3.02 Onderhoud en vernieuwing

Motivering

Het onderhoud en vernieuwing omvat waterveiligheid (bescherming tegen overstromen door hoogwater) en de zoetwatervoorziening. Het is gericht op het zodanig in conditie houden van het hoofdwatersysteem dat de primaire functie voor zowel waterveiligheid als voor de zoetwatervoorziening wordt vervuld.

Producten

De activiteiten die door RWS centraal worden uitgevoerd, worden gefinancierd uit de budgetten voor netwerkgebonden kosten. Deze staan op artikel 5.

Meetbare gegevens

Onderhoud

Tabel 20 Indicator Onderhoud Waterveiligheid

Indicator

Realisatie 2020

Streefwaarde 2020

Streefwaarde 2021

Streefwaarde 2022

Handhaving kustlijn

91%

90%

90%

90%

Beschikbaarheid stormvloedkeringen

83%

100%

100%

100%

Toelichting bij indicator handhaving kustlijn

Met deze indicator wordt aangegeven in hoeverre de kustlijn is gehandhaafd, met de basiskustlijn als referentie. Het streven is dat minimaal 90% de kustlijn zeewaarts ligt van de basiskustlijn. Kleine verschuivingen zijn normaal en toegestaan en worden door middel van het programma voor kustsuppletie gecorrigeerd.

Het suppletieprogramma wordt eenmalig voor 4 jaar vastgesteld en vervolgens jaarlijks geactualiseerd. In 2019 is het suppletieprogramma ’20–’23 (met uitloop naar 2024) vastgesteld. Vanwege de stikstofproblematiek zijn de aanbestedingen van de suppleties uit het programma ’20–’23 vertraagd. Ook zijn twee suppleties uit het programma ’16–’19 met deze aanbesteding meegegaan. De verwachting is dat de vertraging binnen de termijn van het programma ’20–’23 wordt ingelopen. De prognose voor 2021 is dat in totaal 16,6 mln. m3 wordt gesuppleerd.

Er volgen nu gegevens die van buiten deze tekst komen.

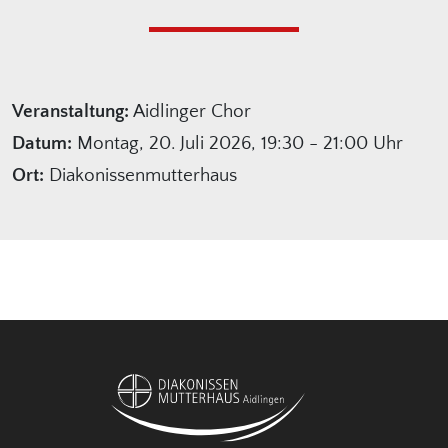
Veranstaltung:
Aidlinger Chor
Datum:
Montag, 20. Juli 2026, 19:30 - 21:00 Uhr
Ort:
Diakonissenmutterhaus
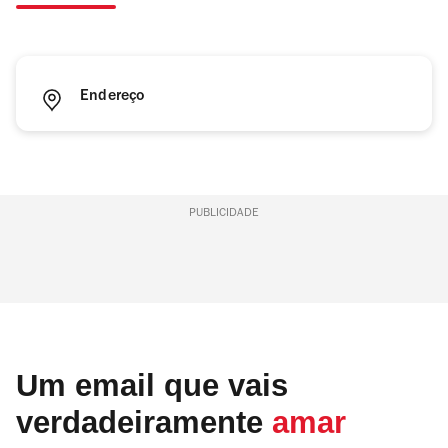
Endereço
PUBLICIDADE
Um email que vais
verdadeiramente
amar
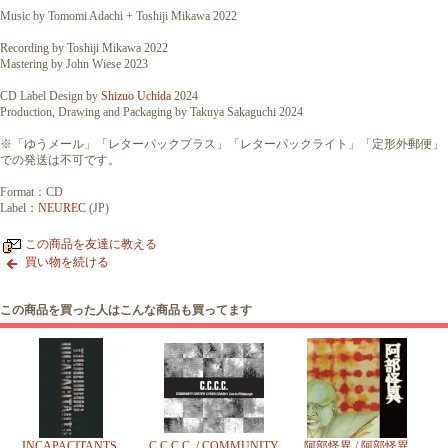
Music by Tomomi Adachi + Toshiji Mikawa 2022
Recording by Toshiji Mikawa 2022
Mastering by John Wiese 2023
CD Label Design by
Shizuo Uchida
2024
Production, Drawing and Packaging by Takuya Sakaguchi 2024
※「ゆうメール」「レターパックプラス」「レターパックライト」「定形外郵便」
での発送は不可です。
Format：CD
Label：
NEUREC
(JP)
この商品を友達に教える
買い物を続ける
この商品を買った人はこんな商品も買ってます
INCAPACITANTS,
C.C.C.C. / COMMUNITY
阿部怪異 / 阿部怪異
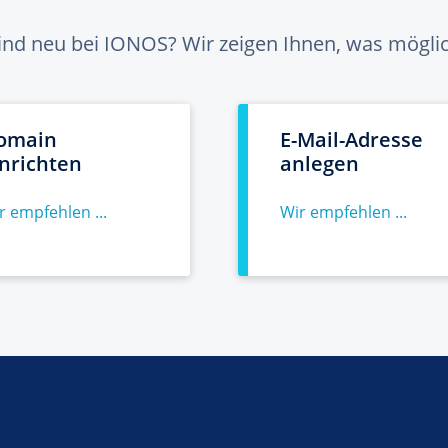
sind neu bei IONOS? Wir zeigen Ihnen, was möglich
omain
E-Mail-Adresse
inrichten
anlegen
r empfehlen ...
Wir empfehlen ...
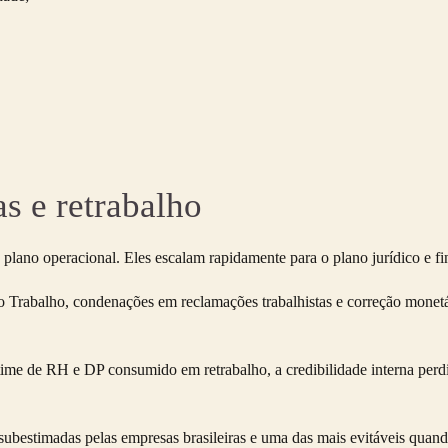
as e retrabalho
plano operacional. Eles escalam rapidamente para o plano jurídico e fi
do Trabalho, condenações em reclamações trabalhistas e correção monetá
 time de RH e DP consumido em retrabalho, a credibilidade interna per
ubestimadas pelas empresas brasileiras e uma das mais evitáveis quand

In onderstaande figuur is weergegeven hoe afgelopen jaren gepresteerd is op dit onderdeel, hoeveel zand er gesuppleerd is en hoeveel zand er naar verwachting in 2021 gesuppleerd zal worden.

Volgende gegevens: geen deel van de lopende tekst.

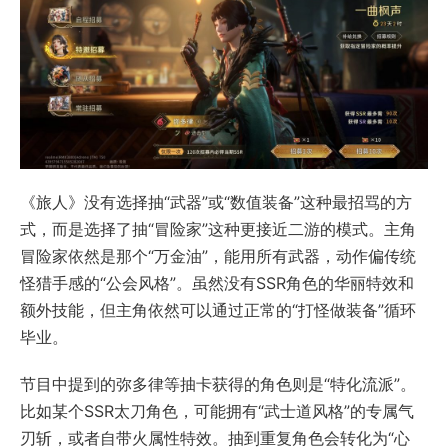
《旅人》没有选择抽“武器”或“数值装备”这种最招骂的方
式，而是选择了抽“冒险家”这种更接近二游的模式。主角
冒险家依然是那个“万金油”，能用所有武器，动作偏传统
怪猎手感的“公会风格”。虽然没有SSR角色的华丽特效和
额外技能，但主角依然可以通过正常的“打怪做装备”循环
毕业。
节目中提到的弥多律等抽卡获得的角色则是“特化流派”。
比如某个SSR太刀角色，可能拥有“武士道风格”的专属气
刃斩，或者自带火属性特效。抽到重复角色会转化为“心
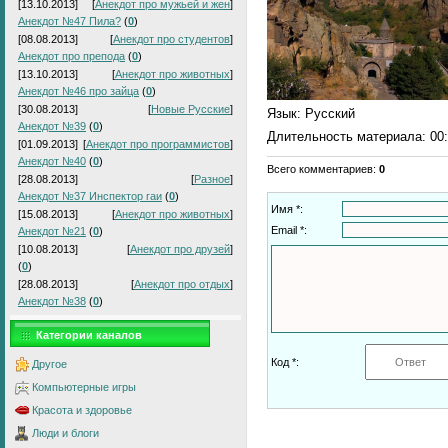
[13.10.2013]
[
Анекдот про мужьей и жен
]
Анекдот №47 Пила?
(
0
)
[08.08.2013]
[
Анекдот про студентов
]
Анекдот про препода
(
0
)
[13.10.2013]
[
Анекдот про животных
]
Анекдот №46 про зайца
(
0
)
[30.08.2013]
[
Новые Русские
]
Язык
: Русский
Анекдот №39
(
0
)
Длительность материала
: 00
[01.09.2013]
[
Анекдот про программистов
]
Анекдот №40
(
0
)
Всего комментариев
:
0
[28.08.2013]
[
Разное
]
Анекдот №37 Инспектор гаи
(
0
)
Имя *:
[15.08.2013]
[
Анекдот про животных
]
Email *:
Анекдот №21
(
0
)
[10.08.2013]
[
Анекдот про друзей
]
(
0
)
[28.08.2013]
[
Анекдот про отдых
]
Анекдот №38
(
0
)
Категории каналов
Код *:
Другое
Компьютерные игры
Красота и здоровье
Люди и блоги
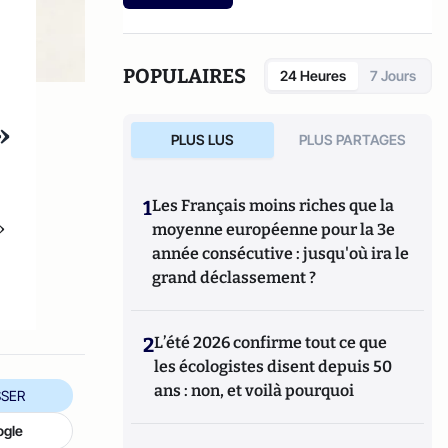
POPULAIRES
24 Heures
7 Jours
»
PLUS LUS
PLUS PARTAGES
1
Les Français moins riches que la
»
moyenne européenne pour la 3e
année consécutive : jusqu'où ira le
grand déclassement ?
2
L’été 2026 confirme tout ce que
les écologistes disent depuis 50
ans : non, et voilà pourquoi
SER
ogle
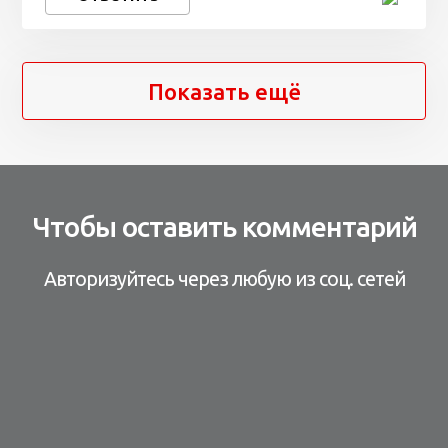
Показать ещё
Чтобы оставить комментарий
Авторизуйтесь через любую из соц. сетей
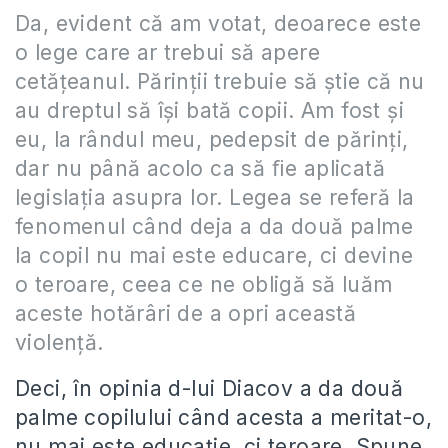
Da, evident că am votat, deoarece este
o lege care ar trebui să apere
cetăţeanul. Părinţii trebuie să ştie că nu
au dreptul să îşi bată copii. Am fost şi
eu, la rândul meu, pedepsit de părinţi,
dar nu până acolo ca să ﬁe aplicată
legislaţia asupra lor. Legea se referă la
fenomenul când deja a da două palme
la copil nu mai este educare, ci devine
o teroare, ceea ce ne obligă să luăm
aceste hotărâri de a opri această
violenţă.
Deci, în opinia d-lui Diacov a da două
palme copilului când acesta a meritat-o,
nu mai este educaţie, ci teroare. Spune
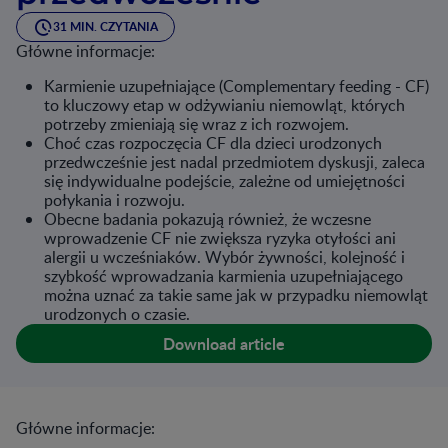
31 MIN. CZYTANIA
Główne informacje:
Karmienie uzupełniające (Complementary feeding - CF)
to kluczowy etap w odżywianiu niemowląt, których
potrzeby zmieniają się wraz z ich rozwojem.
Choć czas rozpoczęcia CF dla dzieci urodzonych
przedwcześnie jest nadal przedmiotem dyskusji, zaleca
się indywidualne podejście, zależne od umiejętności
połykania i rozwoju.
Obecne badania pokazują również, że wczesne
wprowadzenie CF nie zwiększa ryzyka otyłości ani
alergii u wcześniaków. Wybór żywności, kolejność i
szybkość wprowadzania karmienia uzupełniającego
można uznać za takie same jak w przypadku niemowląt
urodzonych o czasie.
Download article
Główne informacje:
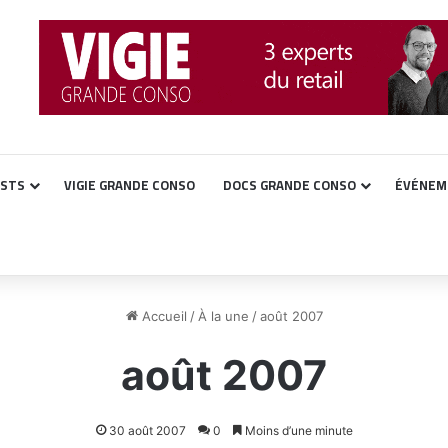
ASTS
VIGIE GRANDE CONSO
DOCS GRANDE CONSO
ÉVÉNEM
Accueil
/
À la une
/
août 2007
août 2007
30 août 2007
0
Moins d’une minute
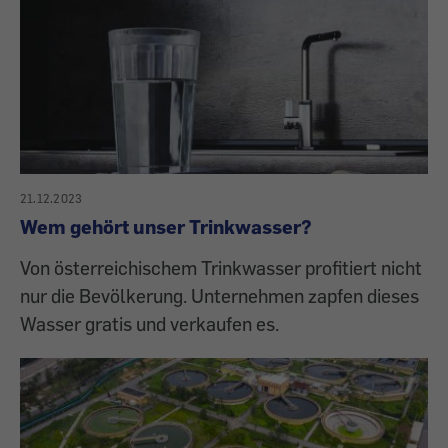
21.12.2023
Wem gehört unser Trinkwasser?
Von österreichischem Trinkwasser profitiert nicht
nur die Bevölkerung. Unternehmen zapfen dieses
Wasser gratis und verkaufen es.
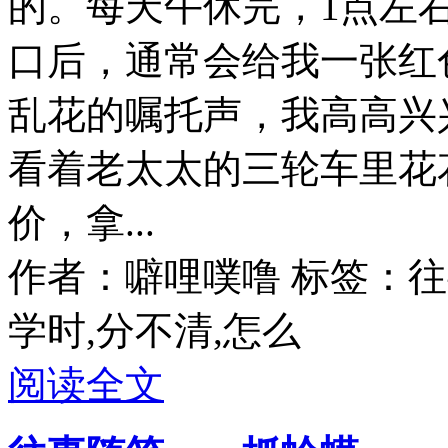
的。每天午休完，1点左
口后，通常会给我一张红
乱花的嘱托声，我高高兴
看着老太太的三轮车里花
价，拿...
作者：噼哩噗噜
标签：往事
学时,分不清,怎么
阅读全文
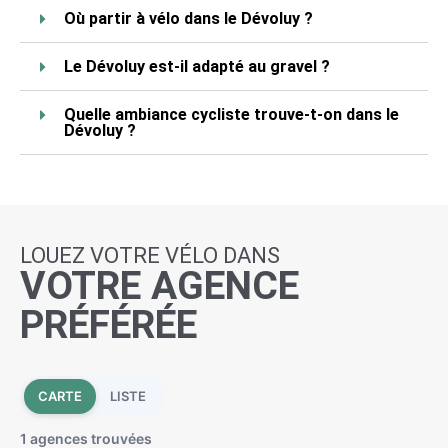
Où partir à vélo dans le Dévoluy ?
Le Dévoluy est-il adapté au gravel ?
Quelle ambiance cycliste trouve-t-on dans le
Dévoluy ?
LOUEZ VOTRE VÉLO DANS
VOTRE AGENCE
PRÉFÉRÉE
CARTE
LISTE
1 agences trouvées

Zandsuppletievolumes en prestatie t.a.v. handhaving kustlijn

Figuur 4

Toelichting bij indicator beschikbaarheid stormvloedkeringen

Met deze indicator wordt aangegeven in hoeverre de 6 stormvloedkeringen voldoen aan de normen zoals die zijn vastgelegd in de Waterwet. De streefwaarde van 100% is in 2020 niet gehaald omdat één van de zes keringen, namelijk de Maeslantkering, niet voldoet.

Bij de Maeslantkering werd in 2014 duidelijk dat de betrouwbaarheid van de besturingssoftware, die in 2013 is vervangen, niet kwantitatief kon worden aangetoond. Dit is aan de Tweede Kamer gemeld (Kamerstukken II, vergaderjaar 2018-2019, 35000 J, nr. 34). Gebruikmakend van de inmiddels jarenlange ervaring met het huidige systeem en de beschikbare herstelacties is de prestatie in 2020 voorlopig kwantitatief bepaald op 1:89 per sluitvraag. De kering voldoet daarmee niet aan de gestelde eis van 1:100 per sluitvraag. Na uitvoering van de geplande verbeteracties, voldoet de faalkans van de Maeslantkering 1 oktober 2021 weer aan de wettelijke eis.

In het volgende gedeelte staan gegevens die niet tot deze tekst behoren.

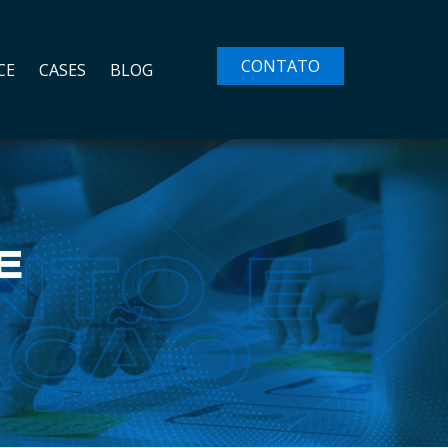
CONTATO
CE
CASES
BLOG
E
NTO E
ÇÃO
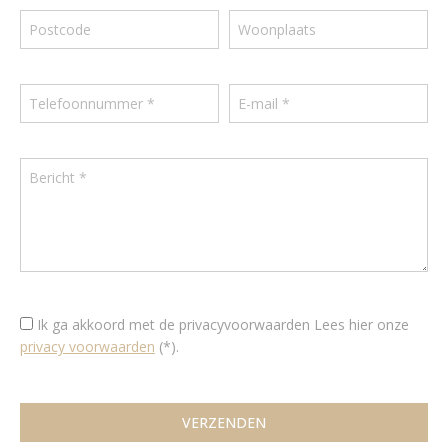
Ik ga akkoord met de privacyvoorwaarden
Lees hier onze
privacy voorwaarden
(*).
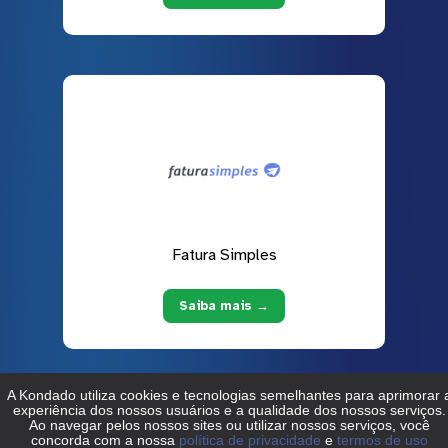
Fatura Simples
Saiba mais →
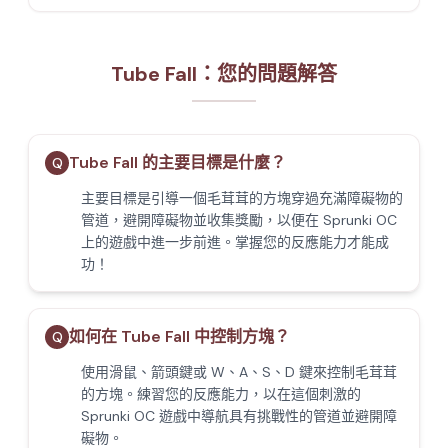
Tube Fall：您的問題解答
Tube Fall 的主要目標是什麼？
Q
主要目標是引導一個毛茸茸的方塊穿過充滿障礙物的
管道，避開障礙物並收集獎勵，以便在 Sprunki OC
上的遊戲中進一步前進。掌握您的反應能力才能成
功！
如何在 Tube Fall 中控制方塊？
Q
使用滑鼠、箭頭鍵或 W、A、S、D 鍵來控制毛茸茸
的方塊。練習您的反應能力，以在這個刺激的
Sprunki OC 遊戲中導航具有挑戰性的管道並避開障
礙物。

In de onderstaande tabel is per kering het prestatieniveau weergegeven.

Tabel 21 Prestatieniveau stormvloedkeringen op peildatum oktober 2020

Stormvloedkeringen

Type norm

Norm waterwet

Prestatieniveau

Maeslantkering

kans op niet-sluiten bij sluiting

1:100

1:89

Hartelkering

kans op niet-sluiten bij sluiting

1:10

1:13

Hollandsche IJsselkering

kans op niet-sluiten bij sluiting

1:200

1:268

Ramspolkering

kans op niet-sluiten bij sluiting

1:173*

1:259

Oosterscheldekering

faalkans per jaar

1:10.000

Voldoet (**)

Haringvlietsluizen

faalkans per jaar

1:1.000

Voldoet (**)

* De Ramspolkering moet ook buiten het stormseizoen beschikbaar zijn. Daarom is de eis uit de Waterwet (1:100) verdeeld over het stormseizoen (1:173) en het overige seizoen (1:27).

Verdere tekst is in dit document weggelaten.